A wife asks her husband, "Could you please go shopping for me and buy one carton of milk, and if they have eggs, get 6."



A short time later the husband comes back with 6 cartons of milk.



The wife asks him, "Why did you buy 6 cartons of milk?"



He replied, "They had eggs."



(I'm sure you're going back to read this again as this is the root of most marriage communication problems!!)


----------



## Rick Howard (Feb 25, 2012)

I just bought six cartons of milk but, I can not remember why......


----------



## Rick Howard (Feb 25, 2012)

and where are the eggs?


----------



## Jonbnks (Jan 21, 2012)

I'd show up with a carton of milk and 6 cartons of eggs.


----------



## 220swift (Mar 2, 2011)

yup! you guys qualify......lol


----------



## youngdon (Mar 10, 2010)

I went to the gun shop and spent the money on a pound of powder. I hate milk ! urp !


----------



## Ruger (Jan 22, 2011)

I love it 220! Semms logical to me!


----------



## fr3db3ar (Aug 6, 2011)

Can you even buy just 6 eggs? I don't think so, thus I'd have gone with Don and bought powder.


----------



## Rick Howard (Feb 25, 2012)

Boy would you guys be in for it when she mistook your powder for powdered eggs!


----------



## 220swift (Mar 2, 2011)

fr3db3ar said:


> Can you even buy just 6 eggs? I don't think so, thus I'd have gone with Don and bought powder.
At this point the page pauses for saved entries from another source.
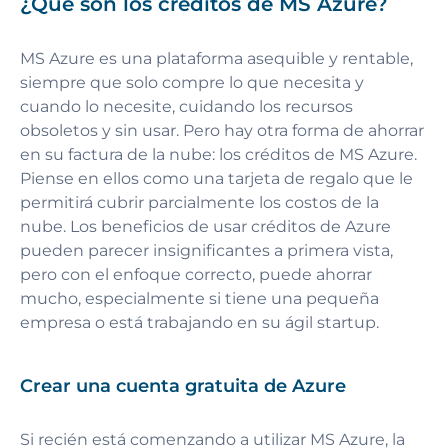
¿Qué son los créditos de MS Azure?
MS Azure es una plataforma asequible y rentable,
siempre que solo compre lo que necesita y
cuando lo necesite, cuidando los recursos
obsoletos y sin usar. Pero hay otra forma de ahorrar
en su factura de la nube: los créditos de MS Azure.
Piense en ellos como una tarjeta de regalo que le
permitirá cubrir parcialmente los costos de la
nube. Los beneficios de usar créditos de Azure
pueden parecer insignificantes a primera vista,
pero con el enfoque correcto, puede ahorrar
mucho, especialmente si tiene una pequeña
empresa o está trabajando en su ágil startup.
Crear una cuenta gratuita de Azure
Si recién está comenzando a utilizar MS Azure, la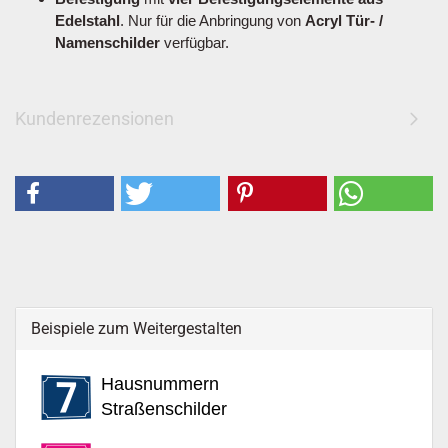
Edelstahl
. Nur für die Anbringung von
Acryl Tür- /
Namenschilder
verfügbar.
Kundenrezensionen
Beispiele zum Weitergestalten
Hausnummern
Straßenschilder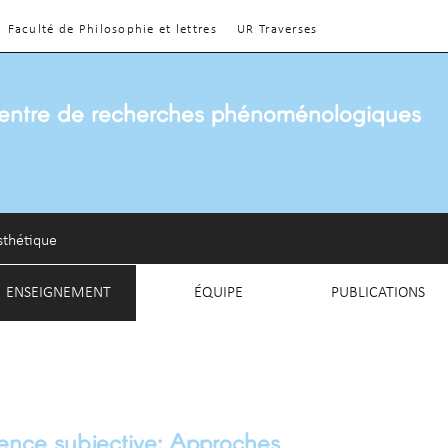
Faculté de Philosophie et lettres
UR Traverses
entre de recherches phénoménologiques
sthétique
ENSEIGNEMENT
ÉQUIPE
PUBLICATIONS
ience subjective: Approches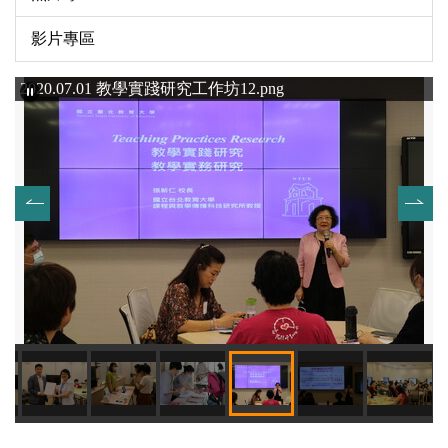
影片專區
2020.07.01 教學實踐研究工作坊12.png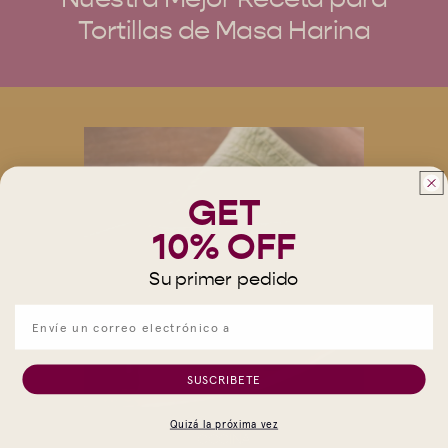
Tortillas de Masa Harina
GET
10% OFF
Su primer pedido
SUSCRIBETE
Quizá la próxima vez
COCINA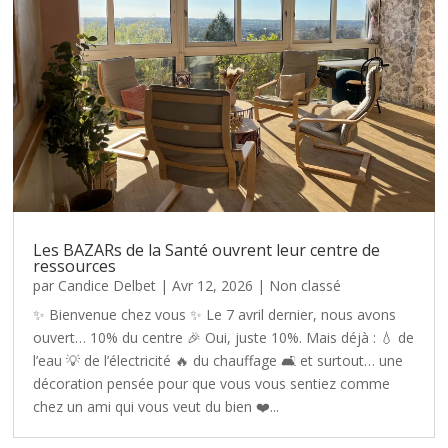
Les BAZARs de la Santé ouvrent leur centre de
ressources
par
Candice Delbet
|
Avr 12, 2026
|
Non classé
✨ Bienvenue chez vous ✨ Le 7 avril dernier, nous avons
ouvert… 10% du centre 🎉 Oui, juste 10%. Mais déjà : 💧 de
l’eau 💡 de l’électricité 🔥 du chauffage 🛋️ et surtout… une
décoration pensée pour que vous vous sentiez comme
chez un ami qui vous veut du bien ❤️...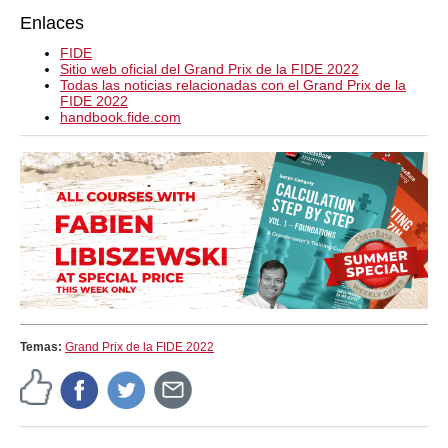
Enlaces
FIDE
Sitio web oficial del Grand Prix de la FIDE 2022
Todas las noticias relacionadas con el Grand Prix de la
FIDE 2022
handbook.fide.com
Temas:
Grand Prix de la FIDE 2022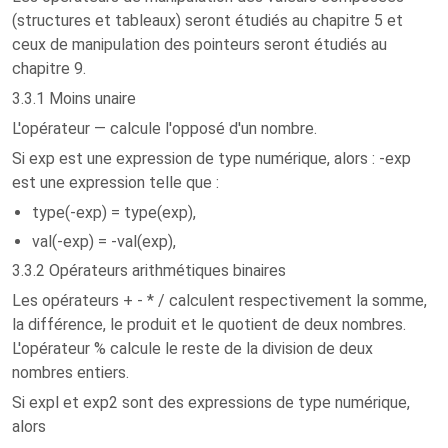
(structures et tableaux) seront étudiés au chapitre 5 et
ceux de manipulation des pointeurs seront étudiés au
chapitre 9.
3.3.1 Moins unaire
L'opérateur — calcule l'opposé d'un nombre.
Si exp est une expression de type numérique, alors : -exp
est une expression telle que :
type(-exp) = type(exp),
val(-exp) = -val(exp),
3.3.2 Opérateurs arithmétiques binaires
Les opérateurs + - * / calculent respectivement la somme,
la différence, le produit et le quotient de deux nombres.
L'opérateur % calcule le reste de la division de deux
nombres entiers.
Si expl et exp2 sont des expressions de type numérique,
alors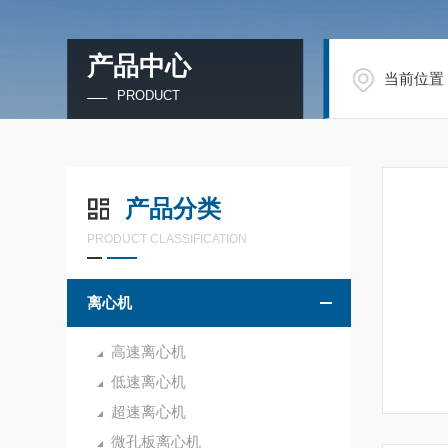
产品中心
当前位置
PRODUCT
产品分类
PRODUCT CLASSIFICATION
离心机
高速离心机
低速离心机
超速离心机
微孔板离心机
yes, you can buy a 1/2 dozen carton of eggs in the stores here, even at the Chinese Flea Market (Walmart).


----------



## hassell (Feb 9, 2010)

itzDirty said:


> Boy would you guys be in for it when she mistook your powder for powdered eggs!


 And made you scrambled eggs!!!!!!!


----------



## BondCoCoyote (Feb 14, 2012)

I would say screw the milk and eggs and come home with a case of beer!

"Chinese Flea Market" (Wal mart) That's a good one! I have never heard it called that but how true!


----------



## bones44 (Jan 7, 2011)

youngdon said:


> I went to the gun shop and spent the money on a pound of powder. I hate milk ! urp !


 I'm using that excuse too Don ! Cause I'd forget to even stop. Lmao

Sent from my ADR6300 using Tapatalk 2


----------



## JTKillough (May 4, 2010)

Only had to read it once. Made perfect sense to me. And I'm rolling with Don on the pound o powder. What milk? Milk aint gonna pull yer fat outta the fire!


----------



## Mattuk (Oct 16, 2010)

Read it once and would of come back with milk and eggs!


----------



## JTKillough (May 4, 2010)

Mattuk said:


> Read it once and would of come back with milk and eggs!


P.W., no offense, but at 51 years of old age I can offer this one itsy bitsy word of enlightenment. I would have brought back the milk and half dozen eggs as requested.......But, I would have also picked up a new set of hunting gloves, a new pocket knife, 22LR ammo (that I already have plenty of), a stupid guy flick DVD, a Lynard Skynyrd CD, more motor oil, a new LED flashlight (torch, I lost my other one), candy, jerky (the expen$ive pack), a tube of summer sausage, a magazine with a pretty girl on the cover, another pocket knife (it was a good deal and my buddy needs one), and a new tool of some sort. Brings the bill up to a nice even $174.21. I would never have the privelege of doing the shopping again!

Which reminds me.....Where the hell is Matt?


----------



## Rick Howard (Feb 25, 2012)

lol


----------



## 220swift (Mar 2, 2011)




----------



## prairiewolf (Feb 19, 2012)

Good one JT ! LOL


----------



## RWP45 (Aug 15, 2011)

Lol ! How true is that.


----------